» **YOUR INSTRUCTIONS**: Each line of the material holding the word "Адрес" must be identified and copied.

» **INFORMATION GIVEN**:
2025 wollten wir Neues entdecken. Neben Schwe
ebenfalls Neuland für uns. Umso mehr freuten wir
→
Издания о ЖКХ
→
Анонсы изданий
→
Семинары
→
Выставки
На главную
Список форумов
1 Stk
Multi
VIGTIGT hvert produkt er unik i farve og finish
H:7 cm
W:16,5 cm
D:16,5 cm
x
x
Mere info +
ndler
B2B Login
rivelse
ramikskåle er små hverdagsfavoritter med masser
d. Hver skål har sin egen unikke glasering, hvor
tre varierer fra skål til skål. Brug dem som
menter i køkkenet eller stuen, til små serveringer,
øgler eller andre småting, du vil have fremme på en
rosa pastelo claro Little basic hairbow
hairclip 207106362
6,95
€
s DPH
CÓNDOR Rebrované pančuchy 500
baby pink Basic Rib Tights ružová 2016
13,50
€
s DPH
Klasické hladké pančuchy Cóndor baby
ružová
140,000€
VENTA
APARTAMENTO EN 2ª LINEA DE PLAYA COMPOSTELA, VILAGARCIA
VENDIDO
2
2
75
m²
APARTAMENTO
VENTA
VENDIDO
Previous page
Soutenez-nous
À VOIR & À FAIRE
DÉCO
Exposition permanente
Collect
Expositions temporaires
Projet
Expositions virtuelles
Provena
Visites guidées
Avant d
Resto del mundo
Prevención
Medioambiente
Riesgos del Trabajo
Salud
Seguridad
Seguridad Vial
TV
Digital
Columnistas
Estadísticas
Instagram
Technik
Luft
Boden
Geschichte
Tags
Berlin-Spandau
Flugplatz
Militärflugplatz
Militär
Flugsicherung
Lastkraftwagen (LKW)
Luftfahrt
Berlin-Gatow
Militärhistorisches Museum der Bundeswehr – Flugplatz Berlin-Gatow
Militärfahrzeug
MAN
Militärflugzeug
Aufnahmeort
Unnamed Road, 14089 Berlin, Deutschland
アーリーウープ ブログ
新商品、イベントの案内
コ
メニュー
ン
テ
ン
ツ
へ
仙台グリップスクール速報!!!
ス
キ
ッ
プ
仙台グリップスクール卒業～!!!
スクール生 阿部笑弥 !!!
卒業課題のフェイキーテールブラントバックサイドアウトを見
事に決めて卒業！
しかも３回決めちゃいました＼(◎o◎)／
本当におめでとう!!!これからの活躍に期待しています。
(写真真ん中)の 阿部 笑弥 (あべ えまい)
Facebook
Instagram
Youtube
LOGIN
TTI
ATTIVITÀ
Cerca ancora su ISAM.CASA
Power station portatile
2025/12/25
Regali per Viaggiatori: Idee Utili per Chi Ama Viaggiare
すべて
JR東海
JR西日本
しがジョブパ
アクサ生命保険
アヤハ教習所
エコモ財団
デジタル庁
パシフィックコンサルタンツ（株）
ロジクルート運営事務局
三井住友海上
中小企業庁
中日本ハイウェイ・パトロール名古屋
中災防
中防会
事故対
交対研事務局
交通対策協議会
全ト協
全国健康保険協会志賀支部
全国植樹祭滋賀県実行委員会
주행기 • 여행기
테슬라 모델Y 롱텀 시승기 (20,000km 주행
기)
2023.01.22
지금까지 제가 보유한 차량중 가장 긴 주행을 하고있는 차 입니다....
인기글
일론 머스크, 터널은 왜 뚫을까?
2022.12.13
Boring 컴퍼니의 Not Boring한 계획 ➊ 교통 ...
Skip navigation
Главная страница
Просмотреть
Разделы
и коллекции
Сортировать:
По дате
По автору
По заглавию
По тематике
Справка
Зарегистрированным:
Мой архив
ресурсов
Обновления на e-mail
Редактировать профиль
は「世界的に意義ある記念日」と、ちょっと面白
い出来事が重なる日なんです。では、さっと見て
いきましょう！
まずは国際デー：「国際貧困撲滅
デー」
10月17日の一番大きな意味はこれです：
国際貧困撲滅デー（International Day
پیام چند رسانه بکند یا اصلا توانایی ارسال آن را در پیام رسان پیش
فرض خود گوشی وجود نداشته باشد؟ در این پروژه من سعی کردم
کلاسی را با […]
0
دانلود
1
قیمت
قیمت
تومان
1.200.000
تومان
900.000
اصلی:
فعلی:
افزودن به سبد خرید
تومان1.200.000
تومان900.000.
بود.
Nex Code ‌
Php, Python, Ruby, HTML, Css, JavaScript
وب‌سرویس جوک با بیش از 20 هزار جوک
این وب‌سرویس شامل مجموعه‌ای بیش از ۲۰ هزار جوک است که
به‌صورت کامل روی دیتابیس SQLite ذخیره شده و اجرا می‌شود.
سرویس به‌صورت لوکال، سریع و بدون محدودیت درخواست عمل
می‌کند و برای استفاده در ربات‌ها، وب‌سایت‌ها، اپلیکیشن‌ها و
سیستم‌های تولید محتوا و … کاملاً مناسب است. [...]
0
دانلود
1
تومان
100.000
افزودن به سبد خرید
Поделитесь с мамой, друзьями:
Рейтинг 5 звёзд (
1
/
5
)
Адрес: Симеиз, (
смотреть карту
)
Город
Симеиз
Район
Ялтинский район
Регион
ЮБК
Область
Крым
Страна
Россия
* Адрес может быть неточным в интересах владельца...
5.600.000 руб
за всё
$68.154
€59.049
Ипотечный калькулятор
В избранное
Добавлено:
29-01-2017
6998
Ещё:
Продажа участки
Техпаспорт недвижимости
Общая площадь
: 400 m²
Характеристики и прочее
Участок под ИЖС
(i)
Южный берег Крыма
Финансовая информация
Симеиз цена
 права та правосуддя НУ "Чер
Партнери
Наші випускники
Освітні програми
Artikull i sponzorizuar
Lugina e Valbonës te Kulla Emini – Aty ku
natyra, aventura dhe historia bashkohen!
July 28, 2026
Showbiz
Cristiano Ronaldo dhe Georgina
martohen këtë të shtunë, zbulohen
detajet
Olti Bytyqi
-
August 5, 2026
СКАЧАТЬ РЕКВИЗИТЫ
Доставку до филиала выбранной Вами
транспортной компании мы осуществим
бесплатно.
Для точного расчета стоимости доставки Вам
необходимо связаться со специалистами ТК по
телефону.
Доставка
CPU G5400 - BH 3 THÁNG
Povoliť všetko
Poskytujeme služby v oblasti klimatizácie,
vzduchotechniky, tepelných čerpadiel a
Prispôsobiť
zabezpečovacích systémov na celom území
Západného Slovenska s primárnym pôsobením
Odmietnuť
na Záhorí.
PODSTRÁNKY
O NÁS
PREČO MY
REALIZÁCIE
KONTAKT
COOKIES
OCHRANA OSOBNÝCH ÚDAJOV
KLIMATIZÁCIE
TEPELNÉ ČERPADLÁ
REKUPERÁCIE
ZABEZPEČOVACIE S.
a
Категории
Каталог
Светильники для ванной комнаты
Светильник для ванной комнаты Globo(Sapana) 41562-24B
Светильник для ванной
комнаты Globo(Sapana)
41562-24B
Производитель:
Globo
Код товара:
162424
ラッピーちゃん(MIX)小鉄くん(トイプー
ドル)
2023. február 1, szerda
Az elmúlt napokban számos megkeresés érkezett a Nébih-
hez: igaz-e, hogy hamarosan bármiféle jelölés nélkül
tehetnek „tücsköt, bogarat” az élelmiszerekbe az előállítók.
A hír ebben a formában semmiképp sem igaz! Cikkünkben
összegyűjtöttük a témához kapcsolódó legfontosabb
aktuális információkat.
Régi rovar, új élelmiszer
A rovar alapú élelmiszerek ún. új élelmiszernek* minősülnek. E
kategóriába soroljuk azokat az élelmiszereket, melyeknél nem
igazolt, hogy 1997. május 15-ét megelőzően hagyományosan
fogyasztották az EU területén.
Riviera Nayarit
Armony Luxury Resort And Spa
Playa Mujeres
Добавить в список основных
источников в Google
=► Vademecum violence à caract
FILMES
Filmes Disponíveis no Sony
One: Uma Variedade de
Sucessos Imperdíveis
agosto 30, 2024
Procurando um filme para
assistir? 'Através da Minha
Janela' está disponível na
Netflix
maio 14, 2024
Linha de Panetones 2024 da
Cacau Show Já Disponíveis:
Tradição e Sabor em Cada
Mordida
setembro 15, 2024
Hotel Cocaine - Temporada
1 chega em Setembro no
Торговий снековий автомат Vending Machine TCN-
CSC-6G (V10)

» **OUTPUT**:
Адрес: Симеиз, (
* Адрес может быть неточным в интересах владельца...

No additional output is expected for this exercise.